Thromboembolic events: Women with recent or ongoing thromboembolic disease or women with generally recognised risk factors for thromboembolic events, such as personal or family history, severe obesity (body mass index >30 kg/m2) or thrombophilia may have an increased risk of venous or arterial thromboembolic events, during or following treatment with gonadotropins. Treatment with gonadotropins may further increase the risk for aggravation or occurrence of such events. In these women, the benefits of gonadotropin administration need to be weighed against the risks. It should be noted however that pregnancy itself as well as OHSS also carry an increased risk of thromboembolic events.
Ovarian torsion: Occurrence of ovarian torsion has been reported for ART cycles.
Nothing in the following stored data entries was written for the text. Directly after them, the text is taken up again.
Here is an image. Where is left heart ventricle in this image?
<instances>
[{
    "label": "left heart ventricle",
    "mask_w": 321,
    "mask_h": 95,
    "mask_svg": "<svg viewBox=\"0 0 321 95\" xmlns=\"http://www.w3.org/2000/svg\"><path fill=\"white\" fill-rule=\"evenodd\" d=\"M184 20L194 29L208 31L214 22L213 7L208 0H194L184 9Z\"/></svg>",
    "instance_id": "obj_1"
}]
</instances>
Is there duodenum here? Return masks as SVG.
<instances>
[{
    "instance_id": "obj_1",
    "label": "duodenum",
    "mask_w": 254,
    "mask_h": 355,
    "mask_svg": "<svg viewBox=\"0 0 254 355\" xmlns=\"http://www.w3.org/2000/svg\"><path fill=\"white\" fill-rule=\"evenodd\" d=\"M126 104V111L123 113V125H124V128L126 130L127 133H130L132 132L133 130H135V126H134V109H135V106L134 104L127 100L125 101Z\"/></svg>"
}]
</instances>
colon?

It may be associated with other risk factors such as OHSS, pregnancy, previous abdominal surgery, past history of ovarian torsion, previous or current ovarian cyst and polycystic ovaries. Damage to the ovary due to reduced blood supply can be limited by early diagnosis and immediate detorsion.
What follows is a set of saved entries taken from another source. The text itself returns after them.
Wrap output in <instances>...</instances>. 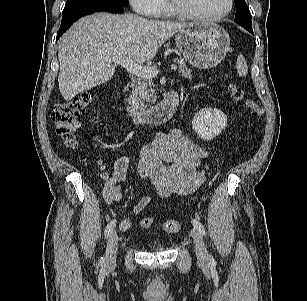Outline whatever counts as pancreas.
<instances>
[{"label": "pancreas", "mask_w": 307, "mask_h": 301, "mask_svg": "<svg viewBox=\"0 0 307 301\" xmlns=\"http://www.w3.org/2000/svg\"><path fill=\"white\" fill-rule=\"evenodd\" d=\"M174 62L179 65V73L191 79L193 74L185 64L184 59L176 58ZM133 97L140 103L150 105L156 101L155 86L152 82V78L137 77L132 81Z\"/></svg>", "instance_id": "pancreas-1"}]
</instances>
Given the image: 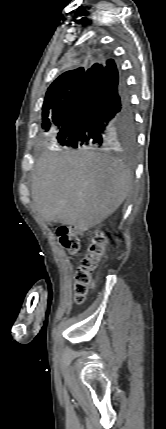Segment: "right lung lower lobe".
<instances>
[{
    "instance_id": "right-lung-lower-lobe-1",
    "label": "right lung lower lobe",
    "mask_w": 166,
    "mask_h": 429,
    "mask_svg": "<svg viewBox=\"0 0 166 429\" xmlns=\"http://www.w3.org/2000/svg\"><path fill=\"white\" fill-rule=\"evenodd\" d=\"M134 124L126 78L113 59L85 72L58 132L61 145L102 146L119 128Z\"/></svg>"
}]
</instances>
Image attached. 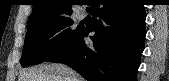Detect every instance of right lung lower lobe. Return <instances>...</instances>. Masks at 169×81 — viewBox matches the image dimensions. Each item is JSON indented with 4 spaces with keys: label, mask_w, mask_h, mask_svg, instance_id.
I'll use <instances>...</instances> for the list:
<instances>
[{
    "label": "right lung lower lobe",
    "mask_w": 169,
    "mask_h": 81,
    "mask_svg": "<svg viewBox=\"0 0 169 81\" xmlns=\"http://www.w3.org/2000/svg\"><path fill=\"white\" fill-rule=\"evenodd\" d=\"M90 13L95 19L89 48L81 27L77 36L46 62L71 66L88 81H136L144 49L145 10L136 0H94Z\"/></svg>",
    "instance_id": "right-lung-lower-lobe-1"
}]
</instances>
Multiple pregnancy: Multiple pregnancy carries an increased risk of adverse maternal and perinatal outcomes. In patients undergoing ART procedures the risk of multiple pregnancy is related mainly to the number of embryos replaced, their quality and the patient age, although twin pregnancy can in rare occasions develop from single embryo transfers. The patients should be advised of the potential risk of multiple births before starting treatment.
Pregnancy loss: The incidence of pregnancy loss by miscarriage or abortion is higher in patients undergoing controlled ovarian stimulation for ART than following natural conception.
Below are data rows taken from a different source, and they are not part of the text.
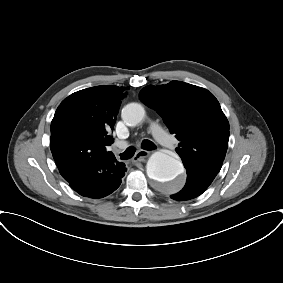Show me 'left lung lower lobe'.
Here are the masks:
<instances>
[{
    "instance_id": "left-lung-lower-lobe-1",
    "label": "left lung lower lobe",
    "mask_w": 283,
    "mask_h": 283,
    "mask_svg": "<svg viewBox=\"0 0 283 283\" xmlns=\"http://www.w3.org/2000/svg\"><path fill=\"white\" fill-rule=\"evenodd\" d=\"M213 179L187 172V181L184 188L171 198L178 201L190 200L201 195L212 183Z\"/></svg>"
}]
</instances>
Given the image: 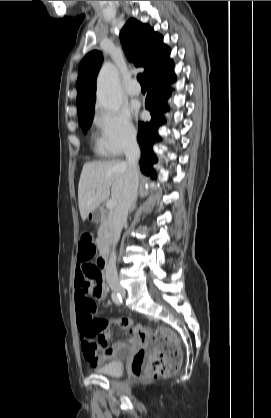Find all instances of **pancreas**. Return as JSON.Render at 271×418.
<instances>
[{
	"label": "pancreas",
	"instance_id": "pancreas-1",
	"mask_svg": "<svg viewBox=\"0 0 271 418\" xmlns=\"http://www.w3.org/2000/svg\"><path fill=\"white\" fill-rule=\"evenodd\" d=\"M112 222L110 215H105L102 218L101 225L98 229L97 242L100 248L104 247L112 237Z\"/></svg>",
	"mask_w": 271,
	"mask_h": 418
}]
</instances>
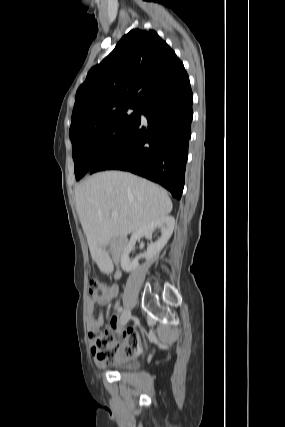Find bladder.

Ectopic pregnancy: Women with a history of tubal disease are at risk of ectopic pregnancy, whether the pregnancy is obtained by spontaneous conception or with fertility treatments. The prevalence of ectopic pregnancy after ART has been reported to be higher than in the general population.
Reproductive system neoplasms: There have been reports of ovarian and other reproductive system neoplasms, both benign and malignant, in women who have undergone multiple treatment regimens for infertility treatment. It is not established whether or not treatment with gonadotropins increases the risk of these tumours in infertile women.
Congenital malformation: The prevalence of congenital malformations after ART may be slightly higher than after spontaneous conceptions. This is thought to be due to differences in parental characteristics (e.g. maternal age, sperm characteristics) and multiple pregnancy.
Other medical conditions: Medical conditions that contraindicate pregnancy should also be evaluated before starting treatment with REKOVELLE.
Sodium content: REKOVELLE contains less than 1 mmol sodium (23 mg) per dose, i.e. essentially "sodium free".
Effects on Ability to Drive or Use Machines: REKOVELLE has no or negligible influence on the ability to drive and use machines.